2015 yılı, Türkiye-Kuzey Kürdistan’da devletin faşist niteliği ve topyekûn savaş konsepti
AKP/Erdoğan figüranlığı üzerinden, ideolojik, siyasal ve askeri olarak gerici çıkarlarını merkezileştiren Türk hâkim sınıflarının, emperyalist laboratuarlarda iradeleşen reçetelerle, ezilen halklara, inanç gruplarına ve mazlum uluslara karşı geliştirdikleri devlet terörü, tarihin bir tekerrürü olarak, 2015 yılında da, devrimcileri, sosyalistleri ve komünistleri ilk hedefi haline getirmiştir. Topyekûn özel savaş konseptinin yanında, yaşanan iki genel seçimle de, özgün bir yıl olma özelliği taşıyan 2015 yılı, hâkim sınıfların burjuva gerici partileri tarafından yaratılan, özgürlük ve demokrasi söylemi enflasyonuyla, devrimci toplumsal dinamiklere karşı kitlesel bir devlet terörünün uygulandığı bir yıl olmuştur.
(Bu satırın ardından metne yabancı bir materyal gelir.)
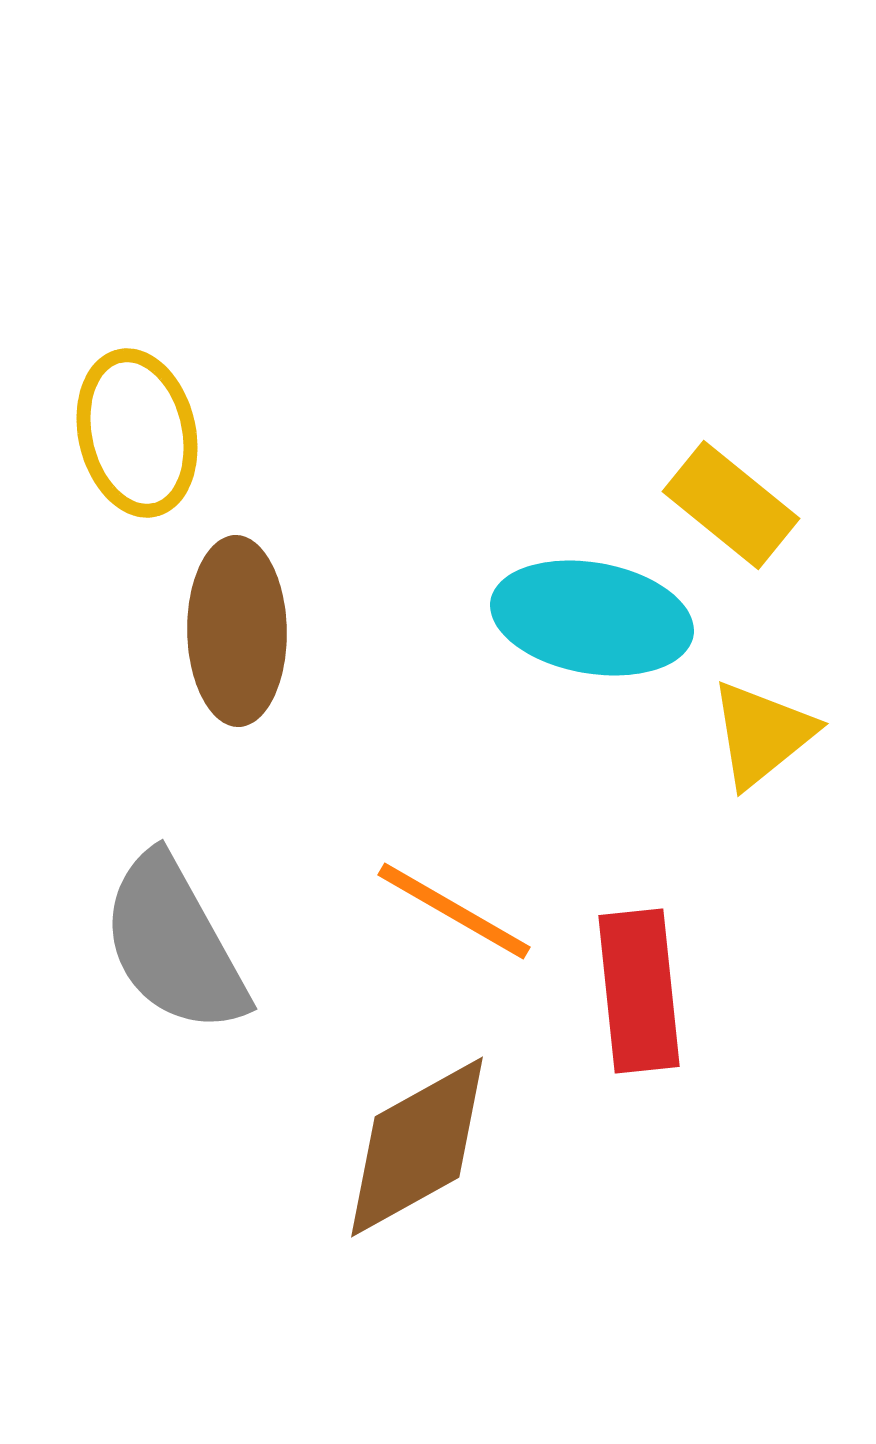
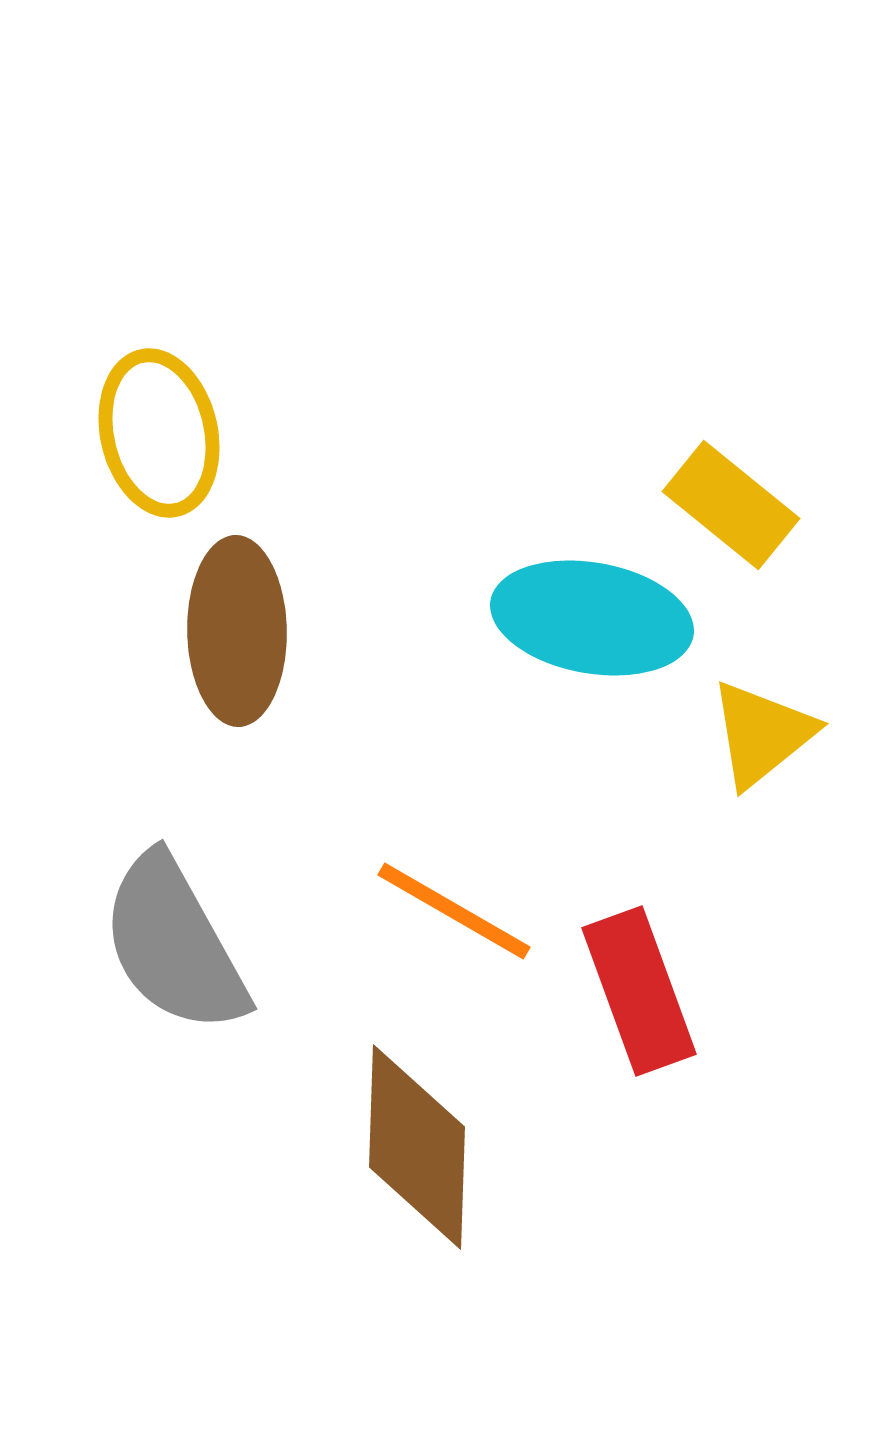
yellow ellipse: moved 22 px right
red rectangle: rotated 14 degrees counterclockwise
brown diamond: rotated 59 degrees counterclockwise
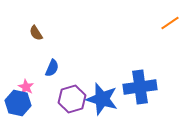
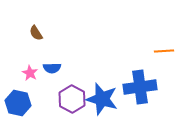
orange line: moved 6 px left, 28 px down; rotated 30 degrees clockwise
blue semicircle: rotated 66 degrees clockwise
pink star: moved 4 px right, 14 px up
purple hexagon: rotated 16 degrees counterclockwise
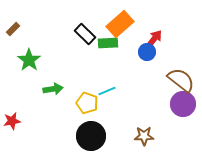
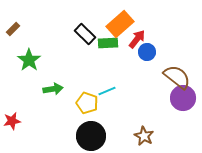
red arrow: moved 17 px left
brown semicircle: moved 4 px left, 3 px up
purple circle: moved 6 px up
brown star: rotated 30 degrees clockwise
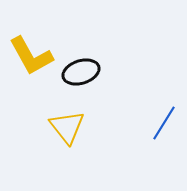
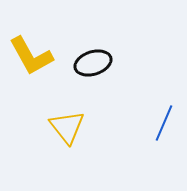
black ellipse: moved 12 px right, 9 px up
blue line: rotated 9 degrees counterclockwise
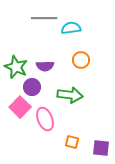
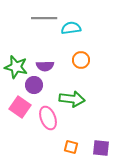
green star: rotated 10 degrees counterclockwise
purple circle: moved 2 px right, 2 px up
green arrow: moved 2 px right, 4 px down
pink square: rotated 10 degrees counterclockwise
pink ellipse: moved 3 px right, 1 px up
orange square: moved 1 px left, 5 px down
Kuşkusuz bu devlet terörünün karargâhı, yargı, yasama, yürütme kurumları başta olmak üzere, MİT, özel savaş birimleri ve kontra örgütlenmelerle gerici hedeflerini donatan AKP/Erdoğan diktatörlüğü olmuştur. Klasik Kemalizm, cemaat, cihat, milli muhafazakâr, Sünni İslam, Turancı, şovenist ya da liberal gibi, komprador tekelci egemenlik sistemi içinde, varlığını sürdüren tüm gerici klikler, Kürt ulusal mücadelesini boğma, devrimci ve komünistleri ezme ve toplumsal dinamikleri katletme seferlerinde, kendi içindeki derin çatışmaları bir kenara bırakarak birleşmişlerdir. Devletin “derinliğindeki”, kirli ilişkilerini, yolsuzluk ve hızsızlıklarını, dönem dönem açık çatışma araçları haline getirmeleri, aralarındaki dalaşın doğal sonucu olsa da, çıkarları noktasında aralarında uzlaşmaz it dalaşı olsa da, ezilen halklara ve mazlum uluslara karşı geliştirilen özel savaş konseptinde, bu güçler yan yana olmuşlardır. Çünkü bir vampir gibi beslendikleri ortak damar, ezilen mazlum halkların kanı ve canıdır. Devlet terörü olarak, devrimcilere yönelik saldırıları ve geliştirilen bu kirli savaşı, hamisi olan emperyalistlere dahi gıpta ettirecek düzeyde, kirli ve iğrenç yöntemlerle, Türkiye-Kuzey Kürdistan coğrafyasında uygulamak, bunların ortak varlık zeminidir.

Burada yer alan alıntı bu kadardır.